Bringing back the health of Hauraki Gulf

New marine protection areas and restrictions on fishing are among a raft of changes being put in place to protect the Hauraki Gulf for future generations.

The new strategy, Revitalising the Gulf – Government action on the Sea Change Plan, released today, draws on input from mana whenua, local communities, and industry, Oceans and Fisheries Minister David Parker said.

“We are delivering on our election promise, taking immediate action to build on the good work already being done to restore the health of the Gulf,” David Parker said.

“We are also taking the long view, recognising that sustained action is necessary to ensure that the Gulf and its economic, environmental, cultural and social benefits can continue to be enjoyed.”

Acting Conservation Minister Dr Ayesha Verrall said some of the world’s most unique species of marine life relied on a healthy Gulf.

“Our Revitalising the Gulf strategy will guide an ongoing programme of work for the long-term health of the Hauraki Gulf. It responds to the call to action in the 2017 Sea Change Tai Timu Tai Pari Hauraki Gulf Marine Spatial Plan, developed by a stakeholder working group, and contains Government actions across the many marine challenges facing the Gulf in a holistic package,” Ayesha Verrall said.

The package includes:

  • The creation of 18 new marine protection areas and a framework to support the active restoration of some of the most biodiverse regions in the Gulf. The 18 new protected areas will increase marine protection in the Gulf almost threefold.
  • A Fisheries Plan with a range of changes to fishing practices and catch settings, including restricting trawl fishing to within carefully selected “corridors”.
  • Better monitoring to improve our understanding of the marine environment and track progress over time.
  • An expanded programme of protected species management.
  • Working together with mana whenua and local communities on local area coastal management.
  • Promoting a prosperous, sustainable aquaculture industry.

“It’s crucial that this package of actions works for all. We’ll be seeking further input from mana whenua and engaging with key stakeholders to make sure it’s done right,” Ayesha Verrall said.

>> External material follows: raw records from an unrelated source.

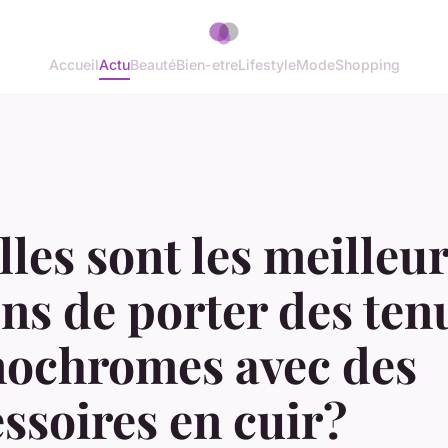
Accueil
Actu
Beauté
Bien-etre
Lifestyle
Mode
Shopping
les sont les meilleu
ns de porter des ten
ochromes avec des
ssoires en cuir?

David Parker said the Gulf was important to all New Zealanders and is also one of our busiest recreational marine environments, popular for boating and fishing and home to an important inshore fishery.

“All of this activity, both on land and sea, has placed pressure on the Gulf and we need to take action to ensure it can be enjoyed by current and future generations. The Strategy’s actions will work alongside other actions and initiatives that tackle the land and freshwater pressures affecting the health of the Gulf.”

“We know we’ve got a lot of work to do to ensure the vision of a revitalised Gulf comes to fruition, but by working together we can achieve it,” Ayesha Verrall said.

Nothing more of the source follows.